**EXERCISE:**
Write out exactly the lines from the one containing "Hoodies & Sweatshirts" through the last line of the records below, including both.
== SUPPLIED DATA ==
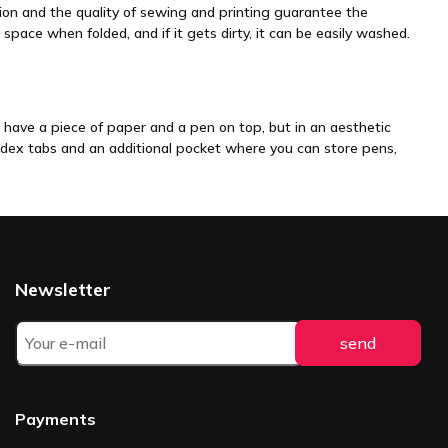
tion and the quality of sewing and printing guarantee the
 space when folded, and if it gets dirty, it can be easily washed.
n have a piece of paper and a pen on top, but in an aesthetic
 index tabs and an additional pocket where you can store pens,
Newsletter
Payments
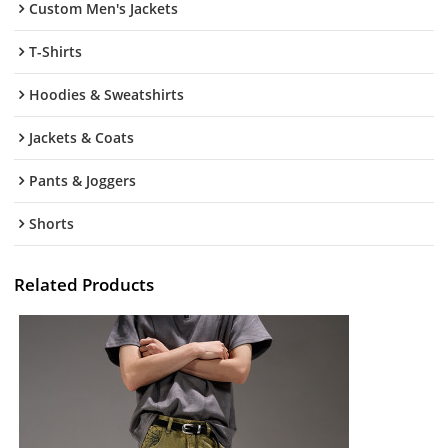
Custom Men's Jackets
T-Shirts
Hoodies & Sweatshirts
Jackets & Coats
Pants & Joggers
Shorts
Related Products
===
**RESPONSE AREA:**
Hoodies & Sweatshirts
Jackets & Coats
Pants & Joggers
Shorts
Related Products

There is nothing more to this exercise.